Data Quality: Ensuring data is accurate, complete, consistent, and reliable for business use.
Dimensions of Data Quality
Accuracy: Data is correct
Completeness: No missing values
Consistency: Same across systems
Timeliness: Data is fresh
Validity: Conforms to rules
Uniqueness: No duplicates
Why Data Quality Matters
- Bad decisions: Wrong data → wrong insights
- Broken pipelines: Invalid data breaks downstream
- Lost trust: Users stop trusting data
- Compliance: Regulations require data quality
Types of Data Quality Checks
Schema Validation
python
# Check column exists
assert "customer_id" in df.columns
# Check data type
assert df.schema["customer_id"].dataType == IntegerType()
# Check column count
assert len(df.columns) == 10
Completeness Checks
python
# No nulls in required columns
null_count = df.filter(col("customer_id").isNull()).count()

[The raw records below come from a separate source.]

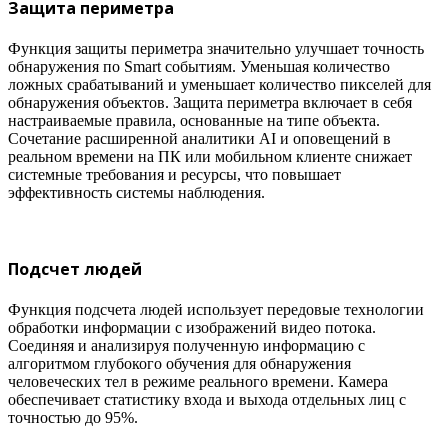
Защита периметра
Функция защиты периметра значительно улучшает точность
обнаружения по Smart событиям. Уменьшая количество
ложных срабатываний и уменьшает количество пикселей для
обнаружения объектов. Защита периметра включает в себя
настраиваемые правила, основанные на типе объекта.
Сочетание расширенной аналитики AI и оповещений в
реальном времени на ПК или мобильном клиенте снижает
системные требования и ресурсы, что повышает
эффективность системы наблюдения.
Подсчет людей
Функция подсчета людей использует передовые технологии
обработки информации c изображений видео потока.
Соединяя и анализируя полученную информацию с
алгоритмом глубокого обучения для обнаружения
человеческих тел в режиме реального времени. Камера
обеспечивает статистику входа и выхода отдельных лиц с
точностью до 95%.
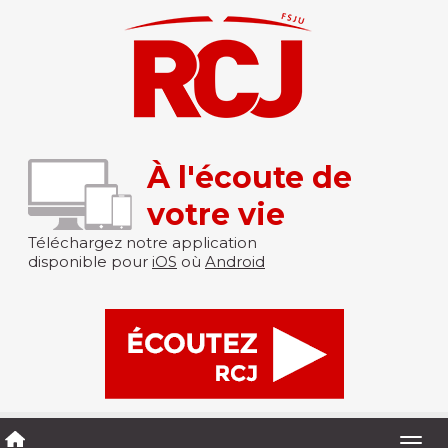
À l'écoute de
votre vie
Téléchargez notre application
disponible pour
iOS
où
Android
Togg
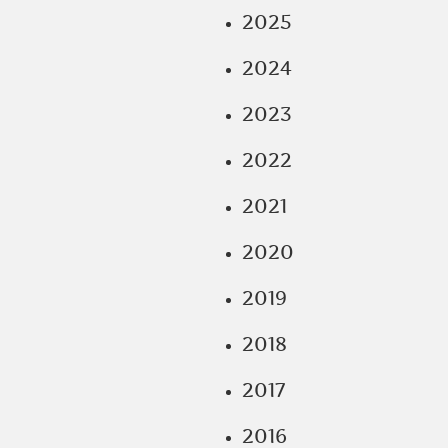
2025
2024
2023
2022
2021
2020
2019
2018
2017
2016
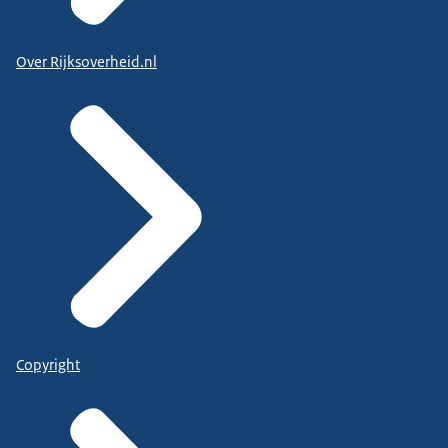
Over Rijksoverheid.nl
Copyright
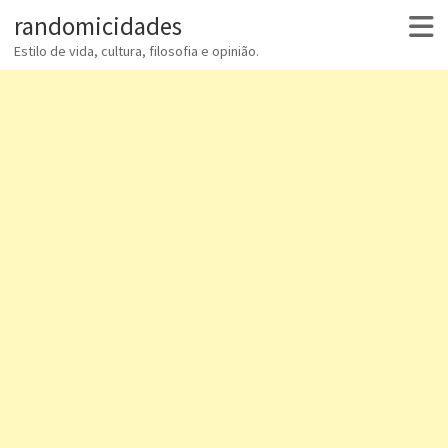
randomicidades
Estilo de vida, cultura, filosofia e opinião.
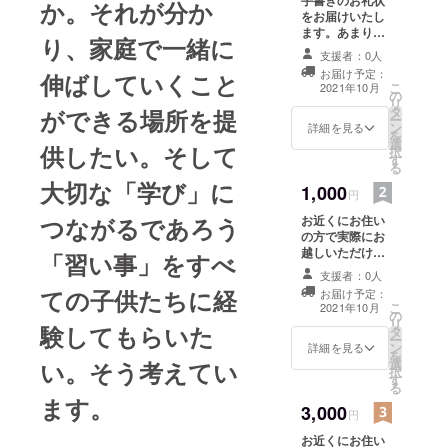
か。それが分か
りに、子供
をお届けいたし
のことで思
ます。あまり字
り、家庭で一緒に
が綺麗ではない
い悩むこと
支援者：0人
ですが、心を込
が多く、ま
お届け予定：
伸ばしていくこと
めて記入いたし
こ
2021年10月
た、同じ悩
の
ます。
リ
タ
ができる場所を提
みを抱えて
ー
ン
詳細を見る
を
いる人が相
選
供したい。そして
択
当数いるこ
す
る
とを知りま
大切な「学び」に
1,000
円
した。ま
お近くにお住い
つながるであろう
た、子供の
の方で実際にお
貧困（家庭
越しいただける
「習い事」をすべ
方は、施設利用
の貧困に伴
支援者：0人
券を提供いたし
う）も大き
ての子供たちに経
お届け予定：
ます。支援金：
こ
2021年10月
な社会問題
の
1,000円でさくゆ
リ
験してもらいた
タ
うキッズスペー
となってお
ー
ン
ス1時間分施設利
詳細を見る
を
りますが、
選
用券（平日・土
い。そう考えてい
択
一番の問題
す
日祝とも利用可
る
能/子供+保護者
ます。
は「学び」
3,000
のペア券）発送
円
の貧困では
費用も弊社で負
お近くにお住い
担します。 お近
ないかと考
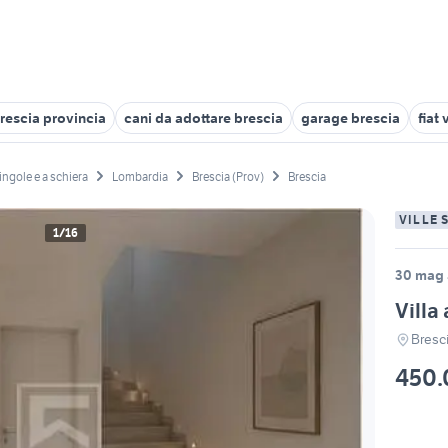
Brescia provincia
cani da adottare brescia
garage brescia
fiat 
singole e a schiera
Lombardia
Brescia (Prov)
Brescia
VILLE 
1/16
30 mag 
Villa
Bresc
450.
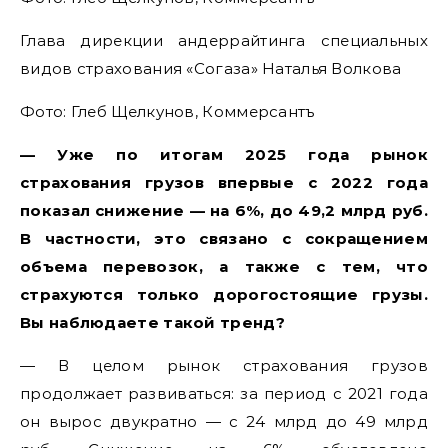
Глава дирекции андеррайтинга специальных
видов страхования «Согаза» Наталья Волкова
Фото: Глеб Щелкунов, Коммерсантъ
— Уже по итогам 2025 года рынок
страхования грузов впервые с 2022 года
показал снижение — на 6%, до 49,2 млрд руб.
В частности, это связано с сокращением
объема перевозок, а также с тем, что
страхуются только дорогостоящие грузы.
Вы наблюдаете такой тренд?
— В целом рынок страхования грузов
продолжает развиваться: за период с 2021 года
он вырос двукратно — с 24 млрд до 49 млрд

assert null_count == 0, f"Found {null_count} null customer_ids"
# Minimum row count
row_count = df.count()
assert row_count > 1000, f"Expected >1000 rows, got {row_count}"
Uniqueness Checks
python
# No duplicates
total_rows = df.count()
unique_rows = df.select("customer_id").distinct().count()
assert total_rows == unique_rows, f"Found {total_rows - unique_rows} duplicates"
Range Checks
python
# Values within expected range
invalid_ages = df.filter((col("age") < 0) | (col("age") > 120)).count()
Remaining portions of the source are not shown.